One thing I did not like about the book was it got bogged down in details occasionally. For example, Tom was telling Rick about writing a letter to Pope Francis, and he brought the letter out to show him. At that point in the book, the letter was inserted in its entirety. Tom had just described the letter and events surrounding it, and reading the actual contents of the letter felt redundant. Other letters, cards, and homily outlines were also included verbatim in the text. While they added a level of authenticity, it would improve the pace of the story if they were moved to an appendix.

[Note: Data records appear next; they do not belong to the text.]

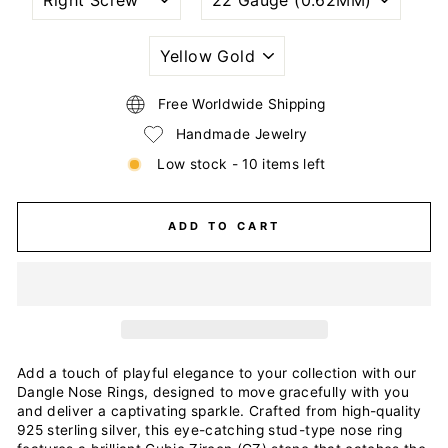
PIERCING
GAUGE
STYLE
SIZE
(THICKNESS)
PLATING
COLOR
Free Worldwide Shipping
Handmade Jewelry
Low stock - 10 items left
ADD TO CART
Add a touch of playful elegance to your collection with our
Dangle Nose Rings, designed to move gracefully with you
and deliver a captivating sparkle. Crafted from high-quality
925 sterling silver, this eye-catching stud-type nose ring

Tom incorporated his experience as an engineer, teacher, and magician into his role as a deacon. Surprisingly, magic was a valuable part of his ministry. He performed a few magic tricks for Rick and shared stories about how magic relaxed the people he visited, especially those in the hospitals. He even included magic tricks in his training on the seven sacraments. Throughout his interview with Rick, Tom explained ecclesiastical terms and scriptures as he illustrated a point. It would have been helpful if he also shared how he reconciled performing magic tricks with Bible scriptures such as Leviticus 19:26 and Galatians 5:19-21, which describe sorcery as sin. Some thought-for-thought Bible translations even use the word “magic” regarding sorcery. The difference between the references in the Bible and his entertaining craft was not an issue for him in his ministry, but using magic tricks as part of a teaching on biblical concepts was disconcerting to me.
I rate The Deacon 3 out of 4 stars. I deducted one star because of the number of grammatical errors and also because of the excessive details previously mentioned. The grammatical errors were not distracting, but another round of editing is suggested. This is a thoughtful, honest account of a man who loves God and believes God wants him to enjoy a life not only spiritually fulfilling but also physically and emotionally satisfying. I recommend this book to those who enjoy memoirs and to those interested in a glimpse of the life of a Catholic ex-deacon. There is a recurring theme of suicide in the story, so readers sensitive to this topic should consider skipping this book.